### [ASSIGNMENT]
Would you filter the listing below so that only lines with the word "Applications" remain?
====== SUPPLIED DATA ======
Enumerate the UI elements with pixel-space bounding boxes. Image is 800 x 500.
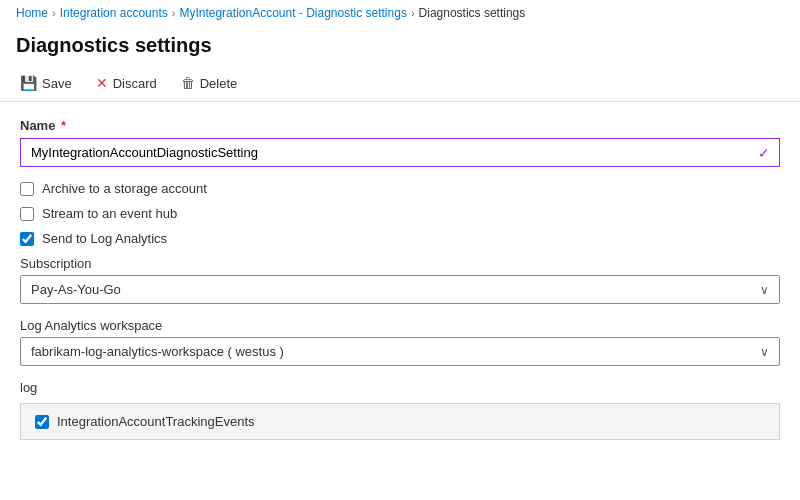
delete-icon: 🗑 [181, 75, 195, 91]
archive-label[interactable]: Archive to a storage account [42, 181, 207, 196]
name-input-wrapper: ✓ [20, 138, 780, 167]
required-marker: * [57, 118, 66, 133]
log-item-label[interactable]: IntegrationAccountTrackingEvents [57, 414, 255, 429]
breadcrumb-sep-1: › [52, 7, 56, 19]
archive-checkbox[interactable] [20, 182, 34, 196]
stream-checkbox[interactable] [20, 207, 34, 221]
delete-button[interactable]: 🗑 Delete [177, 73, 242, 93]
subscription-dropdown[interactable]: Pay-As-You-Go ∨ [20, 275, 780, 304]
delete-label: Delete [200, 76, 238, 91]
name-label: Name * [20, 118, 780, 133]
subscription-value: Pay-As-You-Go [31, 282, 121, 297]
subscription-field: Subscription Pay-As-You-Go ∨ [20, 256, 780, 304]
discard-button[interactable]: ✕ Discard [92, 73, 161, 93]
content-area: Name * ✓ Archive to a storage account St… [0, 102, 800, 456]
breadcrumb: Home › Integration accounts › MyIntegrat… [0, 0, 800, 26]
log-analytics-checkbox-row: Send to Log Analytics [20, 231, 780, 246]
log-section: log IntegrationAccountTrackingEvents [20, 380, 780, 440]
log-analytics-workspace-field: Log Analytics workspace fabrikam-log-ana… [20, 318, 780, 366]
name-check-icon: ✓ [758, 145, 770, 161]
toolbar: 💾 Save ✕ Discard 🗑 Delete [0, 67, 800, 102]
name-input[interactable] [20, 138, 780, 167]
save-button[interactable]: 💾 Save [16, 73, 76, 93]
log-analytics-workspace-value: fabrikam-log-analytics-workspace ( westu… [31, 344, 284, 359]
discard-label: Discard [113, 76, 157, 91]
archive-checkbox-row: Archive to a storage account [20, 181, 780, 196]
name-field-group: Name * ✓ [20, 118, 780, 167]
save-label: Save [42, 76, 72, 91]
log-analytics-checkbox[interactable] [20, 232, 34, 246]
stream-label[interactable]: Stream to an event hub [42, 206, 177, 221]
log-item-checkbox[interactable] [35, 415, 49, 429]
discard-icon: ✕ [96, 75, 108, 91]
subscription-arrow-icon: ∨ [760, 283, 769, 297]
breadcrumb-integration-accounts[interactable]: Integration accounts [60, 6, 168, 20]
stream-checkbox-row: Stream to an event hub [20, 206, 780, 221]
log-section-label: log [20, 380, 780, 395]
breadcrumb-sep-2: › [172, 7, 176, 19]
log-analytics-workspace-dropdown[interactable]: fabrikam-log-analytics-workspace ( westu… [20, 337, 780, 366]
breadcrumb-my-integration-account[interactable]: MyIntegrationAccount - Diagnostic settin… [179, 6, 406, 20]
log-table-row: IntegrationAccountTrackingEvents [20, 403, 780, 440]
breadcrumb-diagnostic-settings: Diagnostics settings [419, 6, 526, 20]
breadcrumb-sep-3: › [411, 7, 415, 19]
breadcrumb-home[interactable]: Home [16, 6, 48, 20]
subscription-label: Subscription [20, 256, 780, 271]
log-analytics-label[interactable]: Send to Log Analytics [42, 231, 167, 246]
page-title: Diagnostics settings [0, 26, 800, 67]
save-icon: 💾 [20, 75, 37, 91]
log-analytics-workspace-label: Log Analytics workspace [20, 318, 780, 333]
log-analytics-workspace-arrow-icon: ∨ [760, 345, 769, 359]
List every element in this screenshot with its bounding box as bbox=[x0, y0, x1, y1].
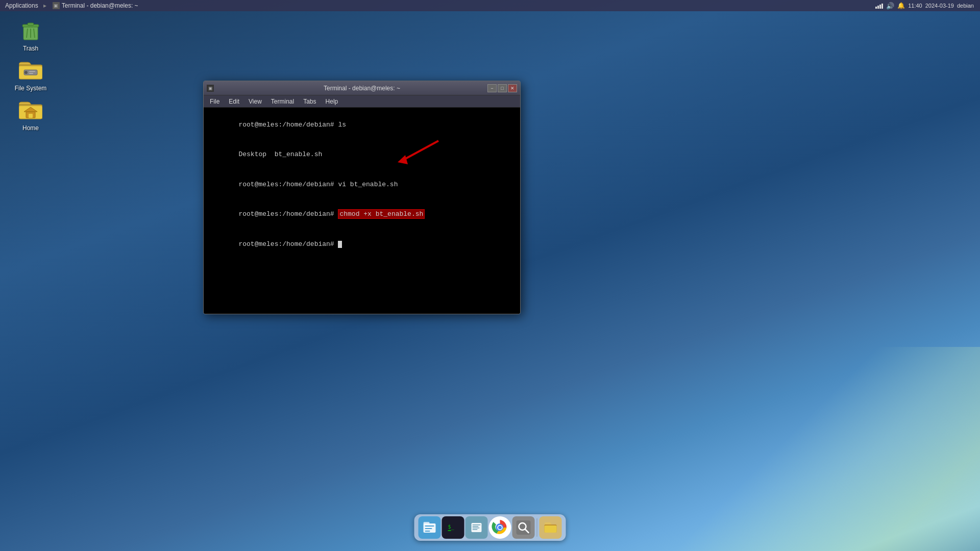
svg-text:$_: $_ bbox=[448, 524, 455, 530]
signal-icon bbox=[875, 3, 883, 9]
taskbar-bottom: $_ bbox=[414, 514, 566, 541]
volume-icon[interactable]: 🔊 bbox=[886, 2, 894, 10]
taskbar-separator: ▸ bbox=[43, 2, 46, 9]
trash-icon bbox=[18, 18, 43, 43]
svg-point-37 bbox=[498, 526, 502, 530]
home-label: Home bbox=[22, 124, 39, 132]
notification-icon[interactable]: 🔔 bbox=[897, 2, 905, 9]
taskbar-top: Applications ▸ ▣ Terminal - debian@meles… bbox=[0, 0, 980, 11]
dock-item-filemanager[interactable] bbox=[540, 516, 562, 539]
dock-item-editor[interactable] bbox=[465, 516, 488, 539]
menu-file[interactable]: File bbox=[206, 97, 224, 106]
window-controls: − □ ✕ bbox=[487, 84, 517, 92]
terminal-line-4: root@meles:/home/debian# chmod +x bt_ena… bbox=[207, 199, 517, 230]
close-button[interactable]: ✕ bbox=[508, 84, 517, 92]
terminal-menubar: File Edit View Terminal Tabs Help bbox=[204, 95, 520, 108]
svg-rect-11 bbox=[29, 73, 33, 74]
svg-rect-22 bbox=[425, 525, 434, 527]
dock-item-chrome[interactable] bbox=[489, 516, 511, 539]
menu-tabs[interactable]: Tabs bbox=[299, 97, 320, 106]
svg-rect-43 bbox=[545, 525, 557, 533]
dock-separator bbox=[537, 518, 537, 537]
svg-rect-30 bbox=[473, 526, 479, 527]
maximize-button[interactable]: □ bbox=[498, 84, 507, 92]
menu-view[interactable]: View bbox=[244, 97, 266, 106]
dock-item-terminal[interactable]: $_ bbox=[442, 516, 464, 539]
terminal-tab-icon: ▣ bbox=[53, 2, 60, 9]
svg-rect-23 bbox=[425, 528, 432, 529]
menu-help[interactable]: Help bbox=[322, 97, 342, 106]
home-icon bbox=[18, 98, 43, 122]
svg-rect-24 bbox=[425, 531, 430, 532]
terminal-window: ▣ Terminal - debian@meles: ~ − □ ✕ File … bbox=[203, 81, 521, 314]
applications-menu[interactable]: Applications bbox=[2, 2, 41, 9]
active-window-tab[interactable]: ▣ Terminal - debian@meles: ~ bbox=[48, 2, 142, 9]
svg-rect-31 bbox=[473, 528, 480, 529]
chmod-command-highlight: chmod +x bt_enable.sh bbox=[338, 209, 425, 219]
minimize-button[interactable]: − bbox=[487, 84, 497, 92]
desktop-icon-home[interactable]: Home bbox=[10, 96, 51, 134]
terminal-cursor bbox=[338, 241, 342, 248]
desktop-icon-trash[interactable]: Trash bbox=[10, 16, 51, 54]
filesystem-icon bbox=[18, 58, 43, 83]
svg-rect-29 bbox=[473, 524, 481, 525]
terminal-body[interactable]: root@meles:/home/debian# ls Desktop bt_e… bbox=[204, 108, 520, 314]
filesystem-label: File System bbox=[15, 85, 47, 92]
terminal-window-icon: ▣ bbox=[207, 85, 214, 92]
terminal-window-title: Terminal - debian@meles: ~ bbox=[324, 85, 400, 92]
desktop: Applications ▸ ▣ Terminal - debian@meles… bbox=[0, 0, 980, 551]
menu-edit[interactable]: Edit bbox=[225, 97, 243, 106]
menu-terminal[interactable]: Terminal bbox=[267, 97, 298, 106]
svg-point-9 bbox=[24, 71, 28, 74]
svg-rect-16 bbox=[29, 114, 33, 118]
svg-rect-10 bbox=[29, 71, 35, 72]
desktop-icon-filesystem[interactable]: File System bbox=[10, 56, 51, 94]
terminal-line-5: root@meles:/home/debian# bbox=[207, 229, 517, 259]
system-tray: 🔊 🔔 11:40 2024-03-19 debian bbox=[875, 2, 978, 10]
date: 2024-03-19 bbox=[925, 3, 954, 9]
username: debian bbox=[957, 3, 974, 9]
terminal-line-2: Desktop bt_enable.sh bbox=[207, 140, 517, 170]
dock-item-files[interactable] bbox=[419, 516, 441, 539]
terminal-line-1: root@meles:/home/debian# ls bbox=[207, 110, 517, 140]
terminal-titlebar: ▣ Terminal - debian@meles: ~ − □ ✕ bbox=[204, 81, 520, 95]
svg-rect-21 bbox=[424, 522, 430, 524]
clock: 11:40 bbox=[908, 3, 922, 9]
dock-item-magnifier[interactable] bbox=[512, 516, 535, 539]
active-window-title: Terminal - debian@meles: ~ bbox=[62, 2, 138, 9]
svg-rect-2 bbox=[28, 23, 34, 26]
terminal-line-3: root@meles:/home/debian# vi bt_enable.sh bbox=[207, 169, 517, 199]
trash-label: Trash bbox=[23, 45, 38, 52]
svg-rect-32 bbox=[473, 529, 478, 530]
======
### [TASK RESPONSE]
taskbar-top: Applications ▸ ▣ Terminal - debian@meles… bbox=[0, 0, 980, 11]
applications-menu[interactable]: Applications bbox=[2, 2, 41, 9]
desktop: Applications ▸ ▣ Terminal - debian@meles… bbox=[0, 0, 980, 551]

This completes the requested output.